Even that revenue growth which Tintri would like to point to is problematic. Tintri’s revenue was $86 million in 2016, which means that its rate of revenue growth percentage wise slowed in 2016 compared to 2015. Investors thus face the problematic scenario of an unprofitable company with high but slowing revenue growth. Discerning tech investors should remember the Snap IPO earlier this year, which had similar problems and whose stocks has plummeted in value since. Indeed, the Renaissance IPO ETF (IPO), which tracks recent stock listings, has risen 30 percent over the last year but dropped 3 percent in the past month. The overall environmet for tech shares is not a good one.
A Competitive, Problematic Market
But at least Snap could legitimately argue that it was changing social media. In addition to problematic numbers, Tintri could be negatively impacted by technological changes in its market.
Tintri is a data storage company which tries to be something in between traditional IT infrastructure and cloud-based offerings like Amazon Web Services. Its prospectus argues that its “enterprise cloud platform not only delivers many of the benefits of public cloud infrastructure, but also gives organizations the control and functionality they need to run both enterprise and cloud-native applications in their own private cloud.”
But there are problems with this. By trying to essentially be multiple things, Tintri faces heavy competition. Public cloud is simply growing more popular and the Amazon Web Services behemoth continues to swallow everything in its path. Furthermore, similar companies when going public have struggled as well. Nutanix (NTNX), a competitor whose IPO was in October, has a current value at about half of its IPO debut price. Pure Storage Inc. (PSTG), which went public in 2015, is trading below its debut price.
Investors are clearly wary of enterprise storage companies like Nutanix and Pure Storage in the face of the growing popularity of the cloud and Amazon and will need a good reason to invest in another, similar company. Tintri has not provided that reason.
A Time of Caution
Investors are getting more cautious now after the Snap debacle.
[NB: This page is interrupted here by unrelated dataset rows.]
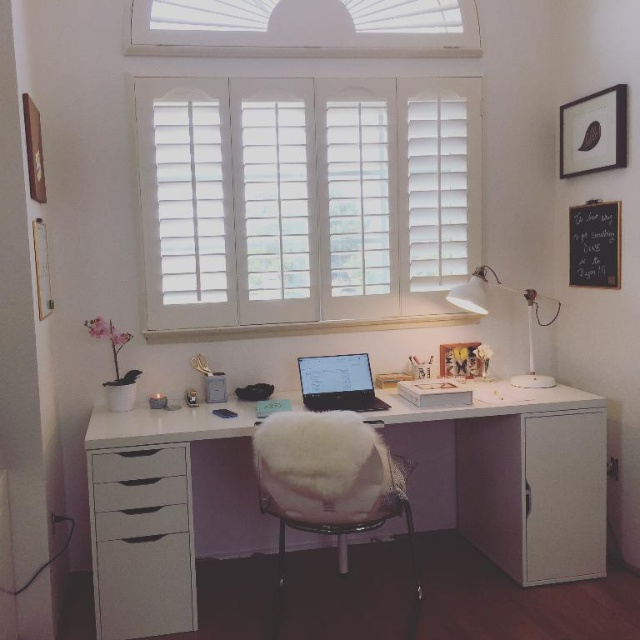 Can you confirm if white glossy computer desk at center is positioned below white wood window at upper center?

Yes, white glossy computer desk at center is below white wood window at upper center.

Which of these two, white glossy computer desk at center or white wood window at upper center, stands taller?

white glossy computer desk at center is taller.

This screenshot has width=640, height=640. Identify the location of white glossy computer desk at center. (524, 476).

You are a GUI agent. You are given a task and a screenshot of the screen. Output one action in this format:
    pyautogui.click(x=<x>, y=<y>)
    Task: Click on the white glossy computer desk at center
    
    Given the screenshot: What is the action you would take?
    pyautogui.click(x=524, y=476)

Describe the element at coordinates (305, 198) in the screenshot. The image size is (640, 640). I see `white wooden shutters at upper center` at that location.

Who is more forward, [344,205] or [180,560]?

Positioned in front is point [180,560].

Locate an element on the screen. This screenshot has height=640, width=640. white wooden shutters at upper center is located at coordinates (305, 198).

Does white wood window at upper center have a greater width compared to white plastic desk lamp at upper right?

Yes, white wood window at upper center is wider than white plastic desk lamp at upper right.

Who is higher up, white wood window at upper center or white plastic desk lamp at upper right?

Positioned higher is white wood window at upper center.

Is point (196, 6) more distant than point (525, 307)?

No, it is not.

The height and width of the screenshot is (640, 640). I want to click on white wood window at upper center, so click(x=304, y=28). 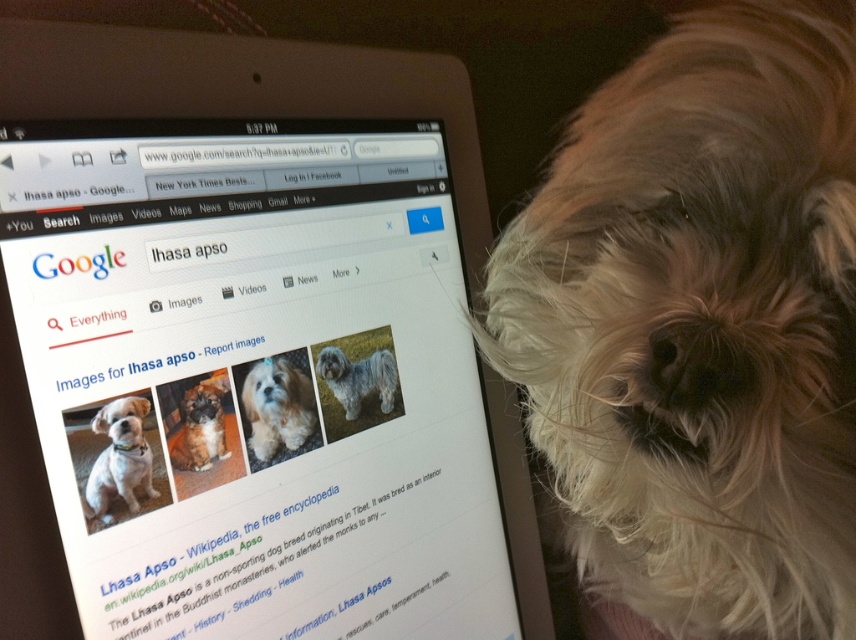 Where is the white fluffy dog at upper left located in the image?

The white fluffy dog at upper left is located at point [119,460].

Looking at this image, you are a photographer standing 16 inches away from the white fluffy dog at upper left. Can you take a clear photo of it without moving closer?

The white fluffy dog at upper left and viewer are 15.59 inches apart from each other, so you are close enough to take a clear photo without moving closer. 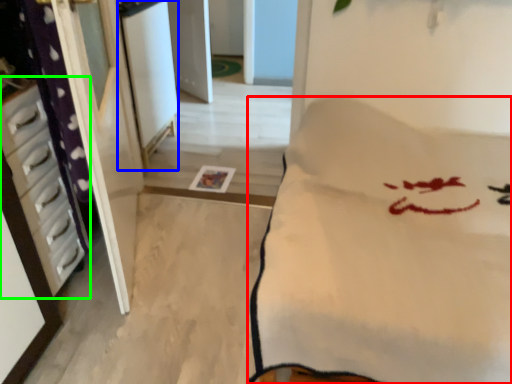 Question: Which is farther away from furniture (highlighted by a red box)? screen door (highlighted by a blue box) or furniture (highlighted by a green box)?

Choices:
 (A) screen door
 (B) furniture

Answer: (A) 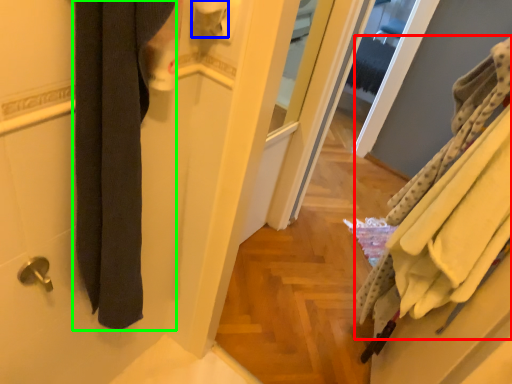 Question: Which object is positioned closest to bath towel (highlighted by a red box)? Select from toilet paper (highlighted by a blue box) and bath towel (highlighted by a green box).

Choices:
 (A) toilet paper
 (B) bath towel

Answer: (A) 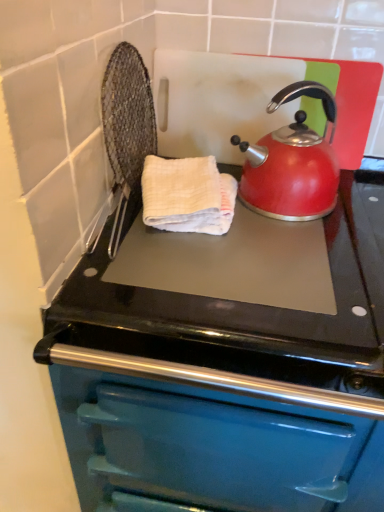 Question: Considering the positions of teal enamel oven at center and shiny red kettle at upper right in the image, is teal enamel oven at center bigger or smaller than shiny red kettle at upper right?

Choices:
 (A) big
 (B) small

Answer: (A)

Question: Is teal enamel oven at center taller or shorter than shiny red kettle at upper right?

Choices:
 (A) short
 (B) tall

Answer: (B)

Question: Which object is the closest to the white textured hand towel at center?

Choices:
 (A) teal enamel oven at center
 (B) shiny red kettle at upper right

Answer: (B)

Question: Which of these objects is positioned farthest from the teal enamel oven at center?

Choices:
 (A) shiny red kettle at upper right
 (B) white textured hand towel at center

Answer: (A)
This is a bad time for a company facing significant losses and heavy competition with no clear path towards profitability to go public, and that is precisely what Tintri has done. The results have been bad so far, and there is no reason to believe they will improve.
There is very little in Tintri’s favor to make it worthwhile, and investors should ignore it even at its current low price. The only thing to note is that tech companies must be more careful before going public as investors are stingier now.